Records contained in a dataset
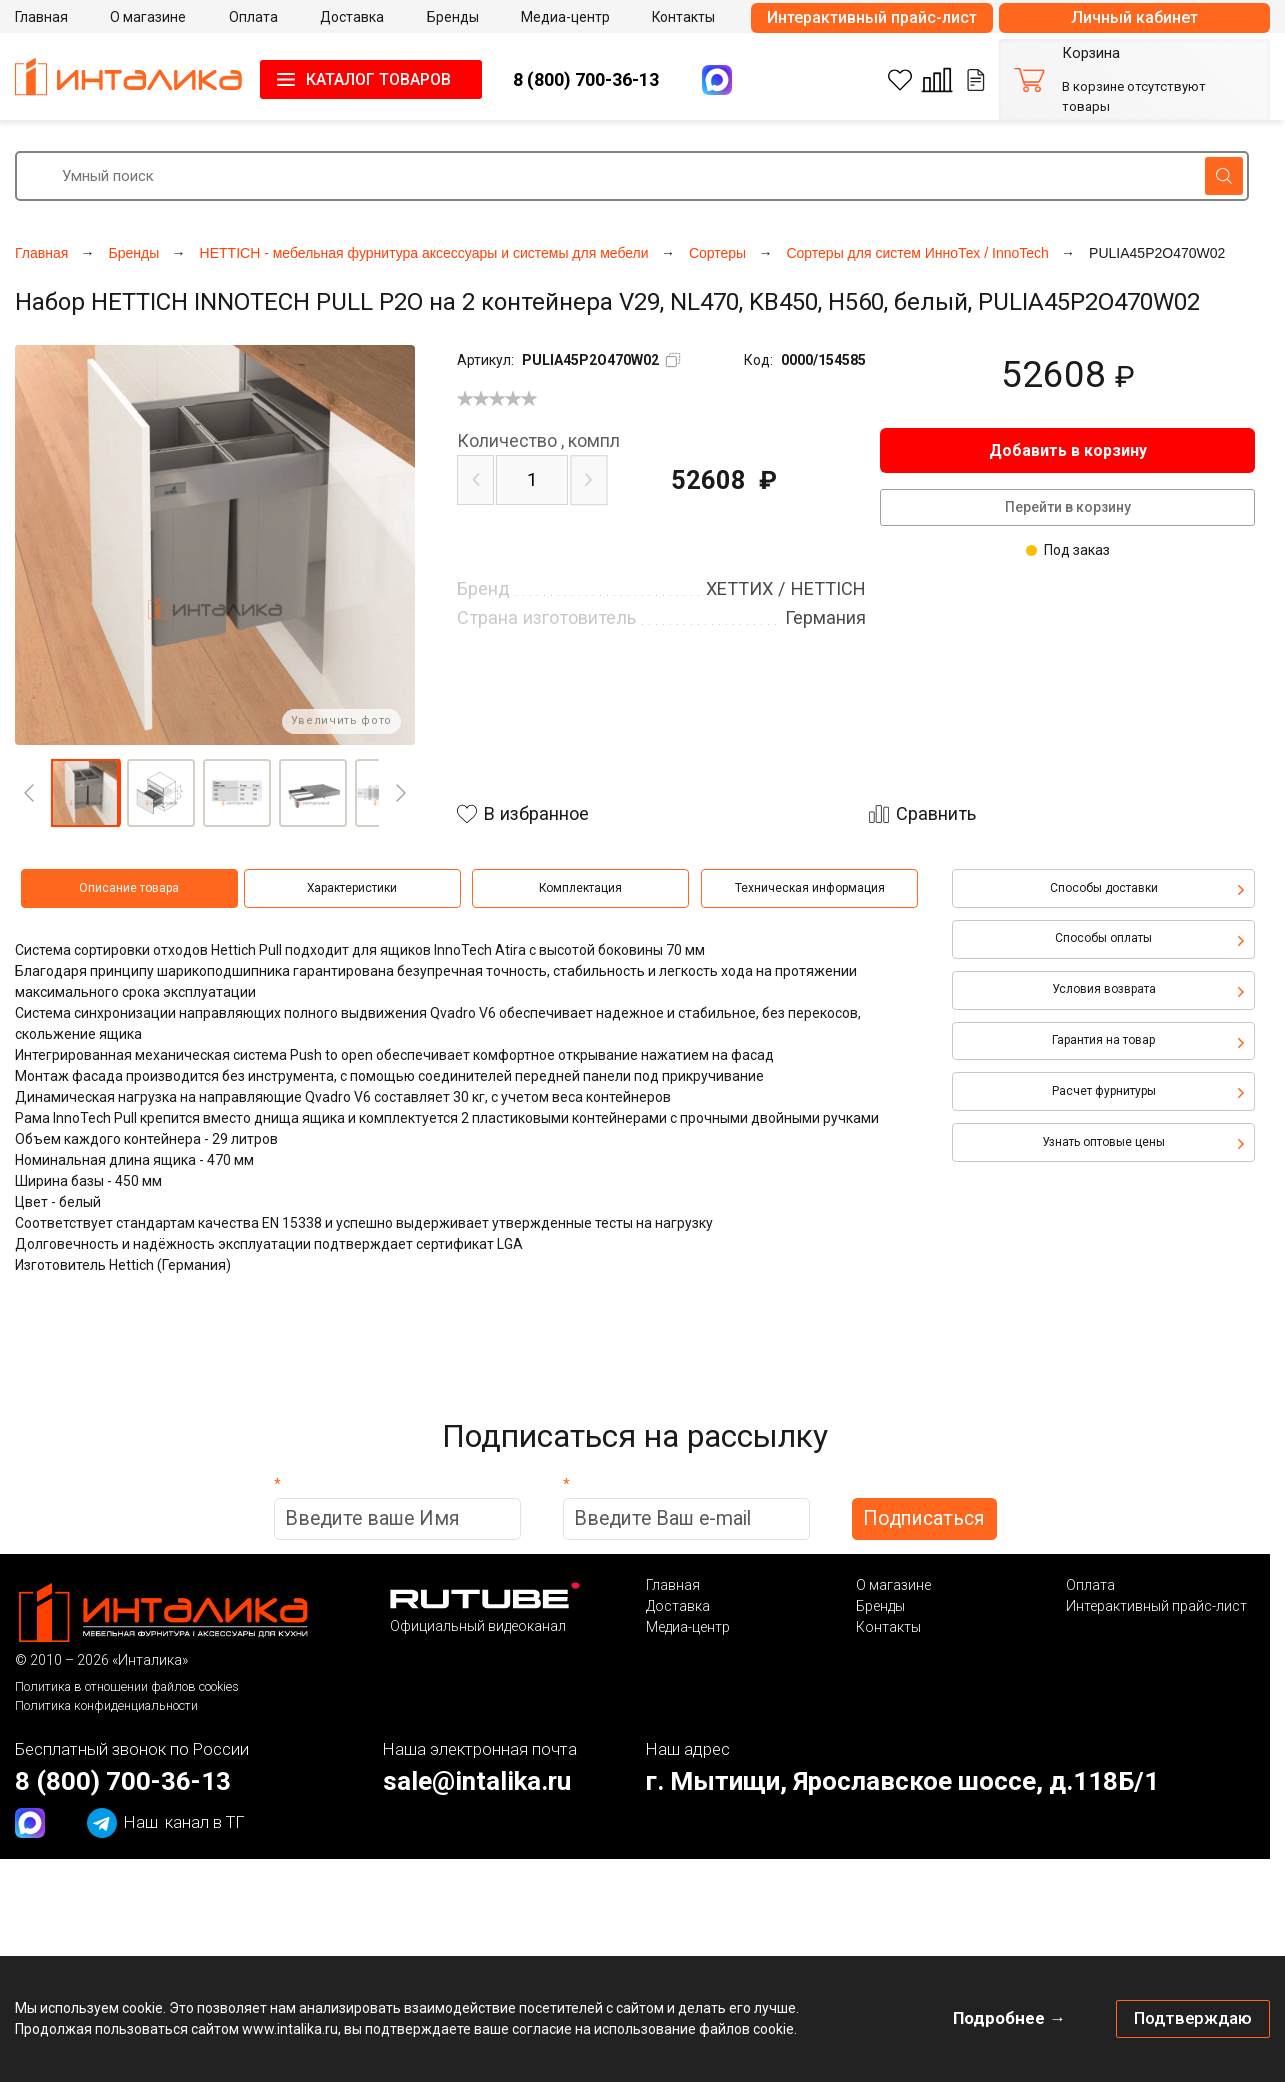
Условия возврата (1104, 989)
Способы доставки (1104, 888)
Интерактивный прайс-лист (872, 17)
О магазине (893, 1585)
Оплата (1090, 1585)
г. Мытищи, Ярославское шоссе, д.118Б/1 (902, 1781)
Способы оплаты (1103, 938)
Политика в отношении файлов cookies (127, 1686)
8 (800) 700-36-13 (586, 79)
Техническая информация (810, 888)
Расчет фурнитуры (1104, 1091)
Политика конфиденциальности (106, 1705)
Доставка (678, 1606)
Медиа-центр (688, 1627)
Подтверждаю (1193, 2018)
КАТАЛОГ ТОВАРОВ (378, 79)
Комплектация (580, 888)
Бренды (880, 1606)
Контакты (888, 1627)
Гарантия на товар (1103, 1040)
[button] (85, 793)
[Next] (401, 793)
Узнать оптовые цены (1103, 1142)
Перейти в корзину (1068, 507)
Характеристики (352, 888)
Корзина (1091, 53)
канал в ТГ (166, 1823)
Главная (673, 1585)
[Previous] (29, 793)
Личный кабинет (1134, 17)
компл (538, 441)
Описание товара (129, 888)
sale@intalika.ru (477, 1781)
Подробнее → (1009, 2018)
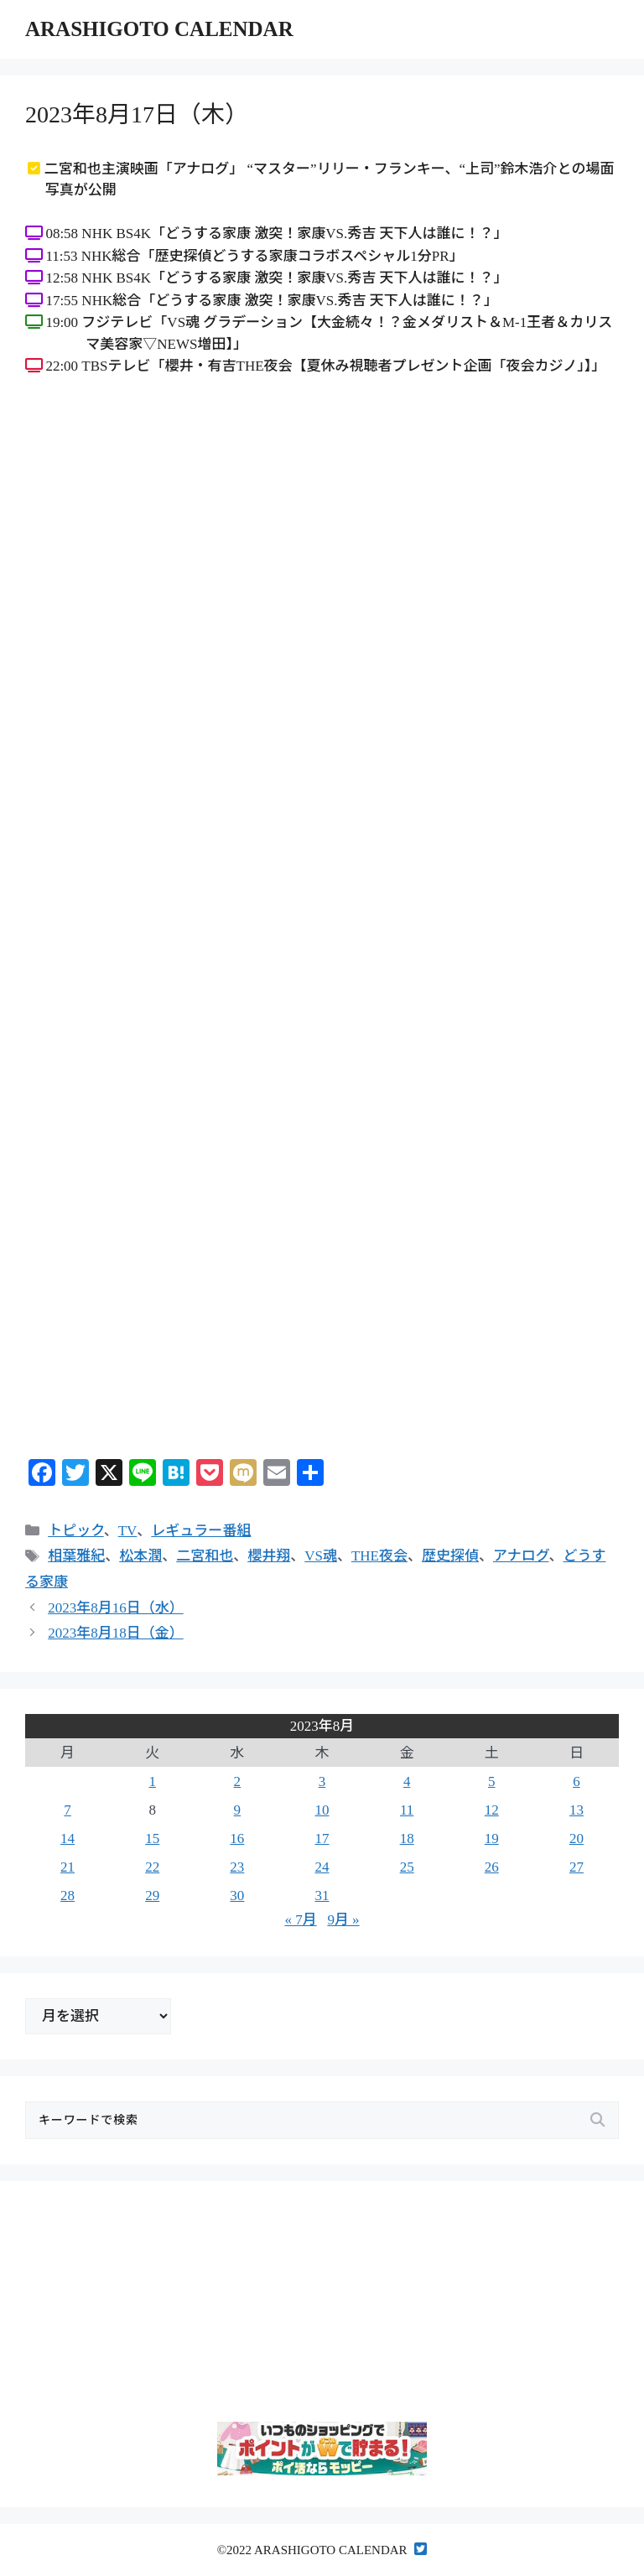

PROBLEM STATEMENT:
Verbatim copy, images excluded: transcribe all the entries above.

ANSWER SECTION:
Условия возврата (1104, 989)
Способы доставки (1104, 888)
Интерактивный прайс-лист (872, 17)
О магазине (893, 1585)
Оплата (1090, 1585)
г. Мытищи, Ярославское шоссе, д.118Б/1 (902, 1781)
Способы оплаты (1103, 938)
Политика в отношении файлов cookies (127, 1686)
8 (800) 700-36-13 (586, 79)
Техническая информация (810, 888)
Расчет фурнитуры (1104, 1091)
Политика конфиденциальности (106, 1705)
Доставка (678, 1606)
Медиа-центр (688, 1627)
Подтверждаю (1193, 2018)
КАТАЛОГ ТОВАРОВ (378, 79)
Комплектация (580, 888)
Бренды (880, 1606)
Контакты (888, 1627)
Гарантия на товар (1103, 1040)
[button] (85, 793)
[Next] (401, 793)
Узнать оптовые цены (1103, 1142)
Перейти в корзину (1068, 507)
Характеристики (352, 888)
Корзина (1091, 53)
канал в ТГ (166, 1823)
Главная (673, 1585)
[Previous] (29, 793)
Личный кабинет (1134, 17)
компл (538, 441)
Описание товара (129, 888)
sale@intalika.ru (477, 1781)
Подробнее → (1009, 2018)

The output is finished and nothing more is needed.